IV – Só não será assim se, cumulativamente, se tratar de um ato celebrado a título oneroso com terceiros de boa fé anteriormente ao registo da sentença da declaração de insolvência, efetuado nos termos dos n.ºs 2 ou 3 do artigo 38.º do CIRE, consoante os casos, e não tiver em causa algum dos tipos referidos no n.º 1 do artigo 121.º do mesmo Diploma Legal.
(Sumário da Relatora)
Decisão Texto Integral: Proc. n.º 4330/21.0T8STB-E.E1
2.ª Secção Cível do Tribunal da Relação de Évora[1]
I - Relatório
No Tribunal Judicial da Comarca de Setúbal, Juízo de Comércio de Setúbal – Juiz 2, nos autos de insolvência n.º 4330/21.0T8STB, em que foi declarada insolvente (…), por sentença proferida em 23-08-2021, e transitada em 29-09-2021,[2] foi, em 25-11-2021, proferido despacho judicial, a dispensar a referida insolvente da liquidação do veículo automóvel apreendido, com a matrícula (…), de marca Citroen C4 Cactus 2017, desde que mediante o depósito do valor de € 8.500,00 a favor da massa insolvente.
Uma vez que a insolvente não procedeu ao depósito do mencionado valor, e, notificada para se pronunciar sobre tal circunstância, nada disse, por despacho judicial de 22-02-2022, foi dado sem efeito a dispensa de liquidação relativamente ao identificado veículo, sendo a insolvente e respetivo mandatário notificados para procederem à entrega dessa veiculo, no prazo de 10 dias, à Sra. Administradora da Insolvência.
Como a insolvente não procedeu a tal entrega, apesar de notificada, após o silêncio desta à notificação para esclarecer a razão de tal não entrega, foi proferido despacho judicial, em 24-05-2022, a notificar, novamente, a insolvente e respetivo mandatário para procederem à entrega do veículo, com a matrícula (…), no prazo de 10 dias, à Sr.ª Administradora de Insolvência.

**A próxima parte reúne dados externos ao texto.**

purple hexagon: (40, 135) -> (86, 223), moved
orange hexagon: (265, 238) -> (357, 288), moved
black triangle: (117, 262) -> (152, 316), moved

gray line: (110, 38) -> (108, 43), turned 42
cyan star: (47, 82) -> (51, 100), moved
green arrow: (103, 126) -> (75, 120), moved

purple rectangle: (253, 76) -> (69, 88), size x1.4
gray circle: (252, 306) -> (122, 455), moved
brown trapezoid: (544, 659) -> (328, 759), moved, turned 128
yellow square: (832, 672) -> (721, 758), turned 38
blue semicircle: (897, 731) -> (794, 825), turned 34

Por despacho judicial de 13-07-2022 foi deferido o auxílio de força pública, em face do reiterado incumprimento da insolvente em proceder à entrega do referido veículo.
Por requerimento de 07-02-2023, a Sra. Administradora da Insolvência deu conhecimento ao tribunal que o veículo automóvel de matrícula (…) foi transmitido pela insolvente, em 13-09-2022, a (…), seu filho.

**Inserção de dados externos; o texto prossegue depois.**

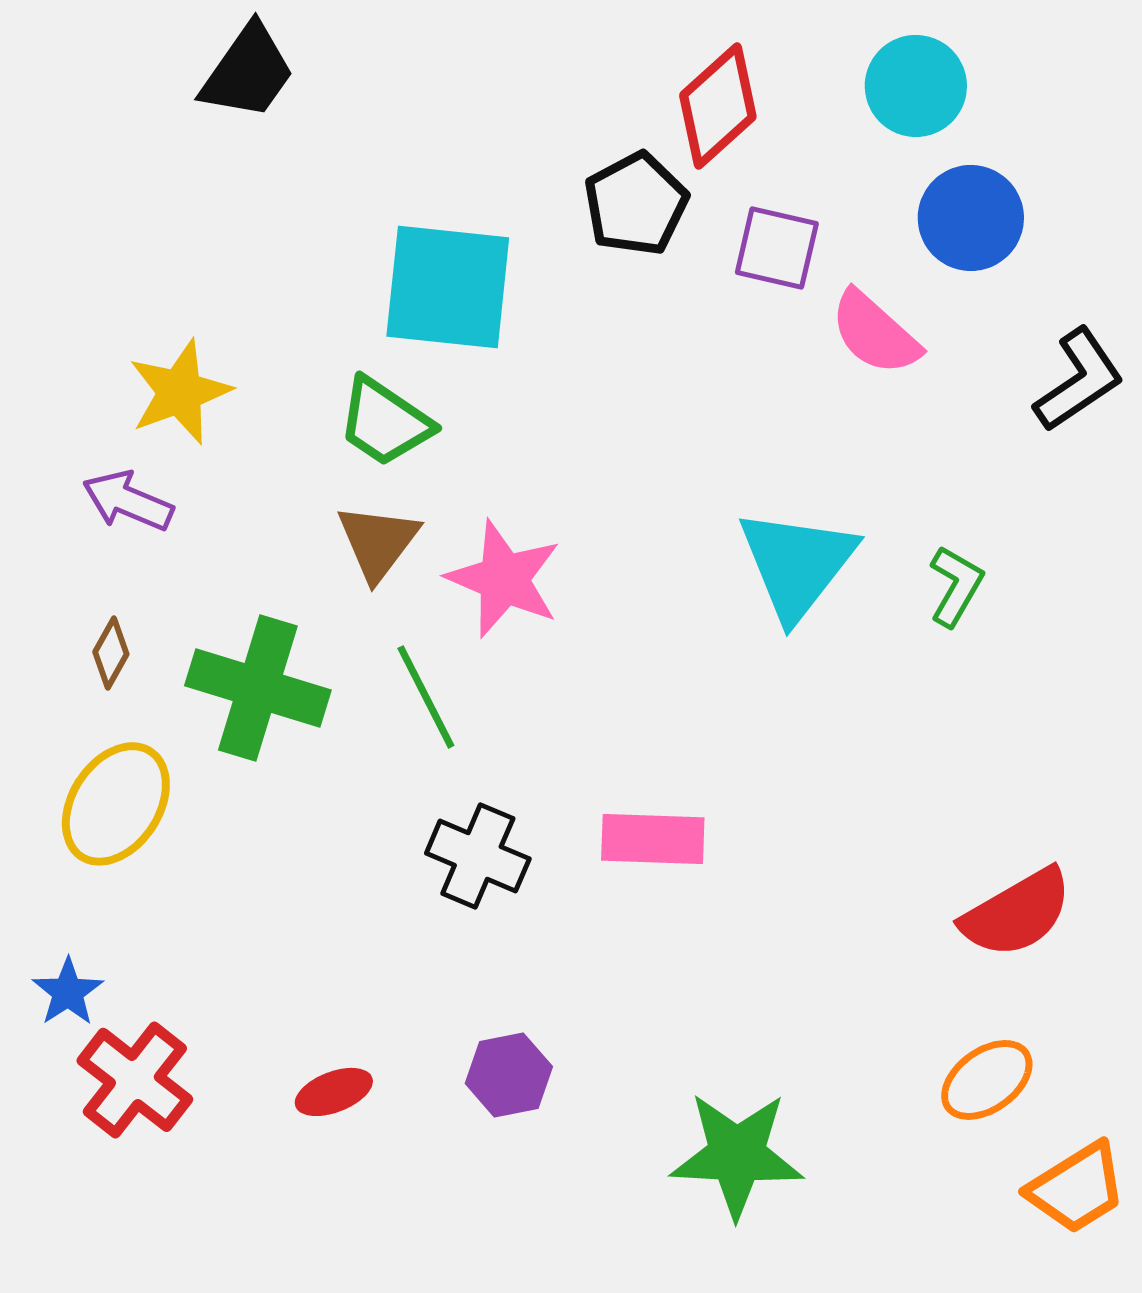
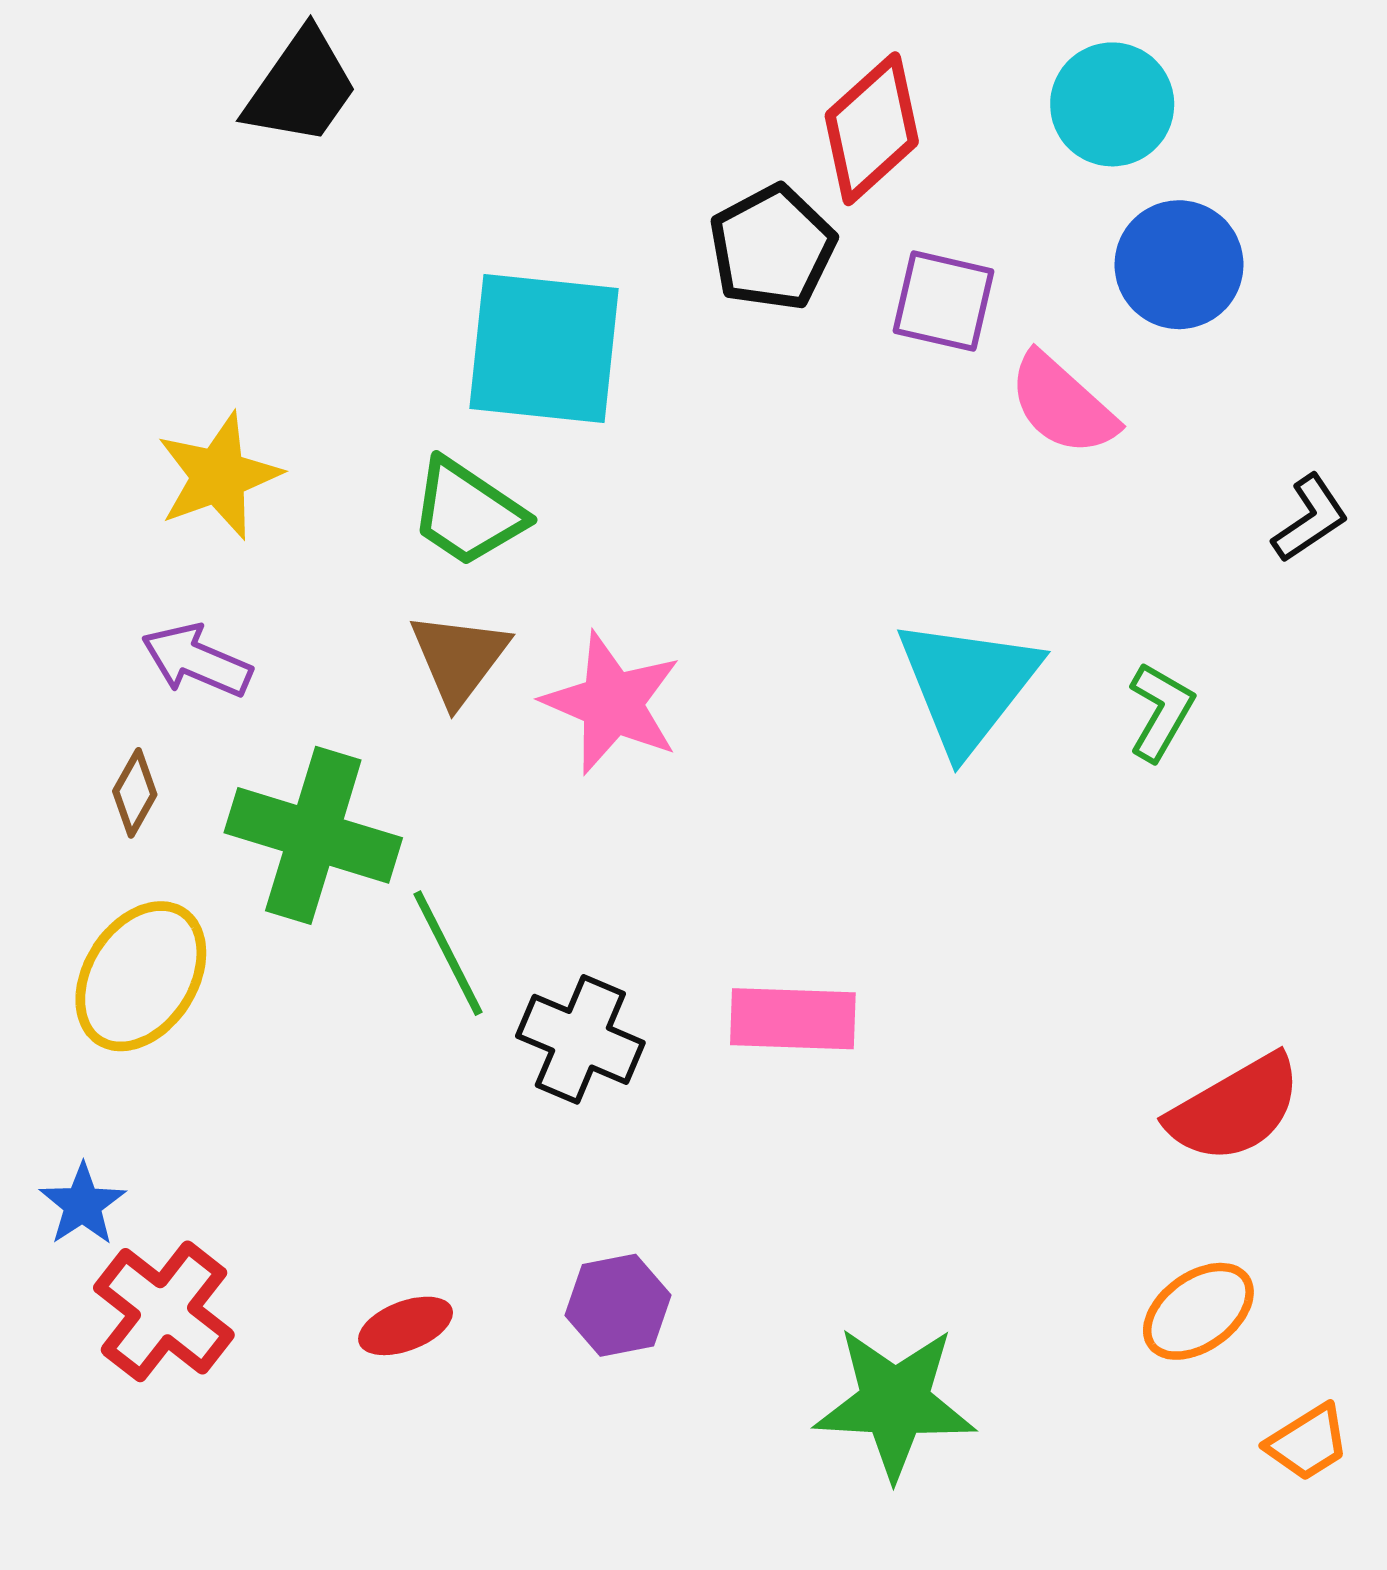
black L-shape: (1079, 380) -> (1310, 518), moved, size x0.7
purple arrow: (128, 501) -> (197, 661), moved
green line: (426, 697) -> (448, 953), moved
orange trapezoid: (1077, 1188) -> (1308, 1442), size x0.7

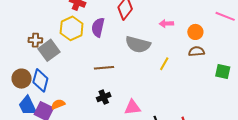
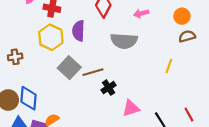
pink arrow: (166, 24) -> (141, 13), moved
gray square: (49, 50) -> (69, 68), moved
yellow line: (164, 64) -> (169, 66), moved
black cross: (104, 97) -> (109, 88), moved

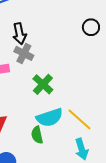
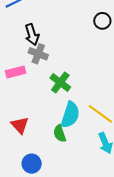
cyan semicircle: (50, 117) -> (70, 115), turned -48

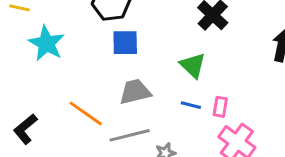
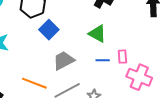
blue square: (125, 43) -> (49, 30), turned -30

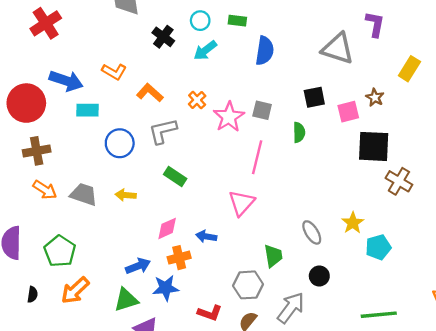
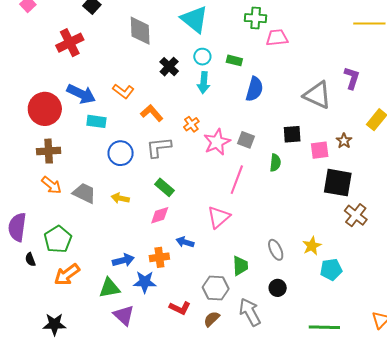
cyan arrow: (205, 50) -> (204, 83), turned -55
pink diamond: (167, 228) -> (160, 215), moved
black semicircle: (32, 294) -> (30, 260), moved, turned 144
gray arrow: (291, 308) -> (250, 312), turned -72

Em 30-03-2023 foi proferida sentença com o seguinte teor decisório:
Nesta conformidade, e por violação dolosa dos deveres previstos nas alíneas a), b), e d) do n.º 4 do artigo 239.º do CIRE, em conformidade com o disposto no artigo 243.º, n.º 1, alínea a) e n.º 3, do CIRE, e declaro a cessação antecipada da exoneração do passivo restante relativamente a (…).
Notifique.
Publicite e registe – artigo 247.º do CIRE.
Após o exercício do contraditório, ao qual a insolvente não respondeu, foi proferida, em 23-07-2023, sentença com o seguinte teor decisório:
Em face do exposto, declaro ineficaz a transmissão do veículo automóvel ligeiro de passageiros de marca Citroen, modelo “C4 Cactus” com a matrícula (…), do ano de 2017, a gasolina, com 1,199 cc, com o valor estimado de € 8.500,00, ocorrida em 13- 09-2022 a (…), com o NIF (…), residente na Rua da (…), n.º 43, 2.º Direito, 2615-315 Alverca do Ribatejo.
Notifique e comunique à Conservatória do Registo Automóvel.
Inconformada com a sentença proferida, veio a insolvente interpor recurso, o qual terminou com as seguintes conclusões:
1. A sentença recorrida viola os princípio do CIRE.
2. Pois o recorrente em nada tentou lesar a massa.
3. A recorrente não pode entregar algo que não possui.
4. A recorrente não violou nada no CIRE.
5. Não existiu gratuitidade no negócio.
6. O veiculo foi transmitido onerosamente.
7. E pago ao credor hipotecário.
8. A decisão proferida não pode ser considerada.
9. A recorrente em nada prejudicou a massa e os credores.
Nestes termos e nos demais, requer-se a V. Exa. que seja revogada a sentença proferida.
ASSIM SE FARÁ A ACOSTUMADA JUSTIÇA.
O tribunal de 1.ª instância admitiu o recurso como sendo de apelação, com subida imediata, em separado e com efeito meramente devolutivo.
Após ter sido recebido o recurso neste tribunal nos seus exatos termos, foram os autos aos vistos, cumprindo agora apreciar e decidir.
II – Objeto do Recurso
Nos termos dos artigos 635.º, n.º 4, e 639.º, n.º 1, ambos do Código de Processo Civil, o objeto do recurso é delimitado pelas conclusões da recorrente, ressalvada a matéria de conhecimento oficioso (artigo 662.º, n.º 2, do Código de Processo Civil).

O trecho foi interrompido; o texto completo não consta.